Pilhofer argued that there is a problem in how we reach innovation. He said that journalists are looking for the “bright and shiny” and therefore creating unsustainable initiatives, some examples being the Spanish New York Times, Snow Fall, or Reuters’s virtual news bureau in Second Life. Yet, he stressed that innovation must be part of a greater strategy and not individual flashes.
He elaborated on product thinking which he defined as a framework for problem-solving. A way of identifying problems, brainstorming, and then trying to solve these problems. Finally, it’s a method of testing to see if you’ve actually solved those problems or not and then repeating that and doing it very quickly.
He then talked about design thinking which is user-centered and should start from the perspective of the user and not of the organization or the individual solving the problems. “You’re getting real feedback from real users very quickly from exactly the people you’re trying to reach. It involves quick cycles and long arcs unlike more traditional approaches to building products and solving problems that we’re all used to.”
Pilhofer underlined that journalists need to move past the linguistics of product thinking. Product thinking may sound like a marketing strategy, but it is only prioritizing the consumer of the news to better address the problems users and readers are facing. The approach is aligned with journalists’ pure goals and the public sphere.
Instead of very long cycles, product thinking or design thinking is done in a series of very short very rapid sprints that in aggregate add up to the product but are individually tiny, according to Pilhofer. He gave examples of the Kensington Voice, and how they created a community-centered newspaper at the peak of the opioid crisis where Kensington was ground zero. Journalists would come around the world and do superficial reporting that reduced the city to its crisis, and the Voice opened up the discussion of news in Kensington to all residents. In a town where access to the internet was limited but citizens were willing to participate, the Voice made printing innovative.
Following a few more examples such as the Bristol Cable, the Oaklandside, the Salt Lake Tribune, and more, the master class moved on to the audience and moderator questions. The first question focused on the masterclass audience, small, independent Turkish media, and their journey with innovation.
In response to the question of whether it makes sense to start with niche topics instead of launching a full-on news platform, especially in the context of innovation journalism which then could help build the kind of problem-solving audience engagement wanted to be built, Pilhofer said that it does, however, it doesn’t have to be. He added: “I wouldn’t start with a solution to a problem, but I would find a problem people care about, and then think about its solution. But there have also been very successful niche topic publications that have launched successfully”.

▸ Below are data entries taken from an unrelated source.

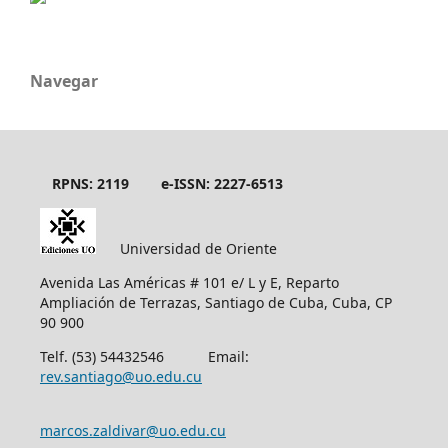
Navegar
RPNS: 2119
e-ISSN: 2227-6513
Universidad de Oriente
Avenida Las Américas # 101 e/ L y E, Reparto
Ampliación de Terrazas, Santiago de Cuba, Cuba, CP
90 900
Telf. (53) 54432546 Email:
rev.santiago@uo.edu.cu
marcos.zaldivar@uo.edu.cu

He completed his presentation by putting an emphasis on the importance of starting from the problem, or the users, and what they want. Instead of asking, “how do we support this”, or “how do we pay for this”, it’s important to ask the question “what problem is this solving, and will our solution create users interested in paying for this”?
There is more to come!
This special master class is part of “Turkey Digital News Accelerator 2022”, a series of online and hybrid workshops on digital transition and innovations for journalists in Turkey which will continue throughout the year with different topics and international experts.